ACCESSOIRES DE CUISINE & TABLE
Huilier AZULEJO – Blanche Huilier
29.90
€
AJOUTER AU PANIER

::::::::

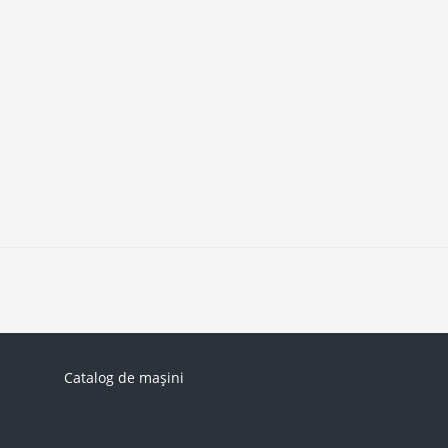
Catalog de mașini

::::::::

Take the lines above from the one containing "ACCESSOIRES DE CUISINE & TABLE" down to the one containing "AJOUTER AU PANIER", and transcribe them exactly, both ends included.

ACCESSOIRES DE CUISINE & TABLE
Huilier AZULEJO – Blanche Huilier
29.90
€
AJOUTER AU PANIER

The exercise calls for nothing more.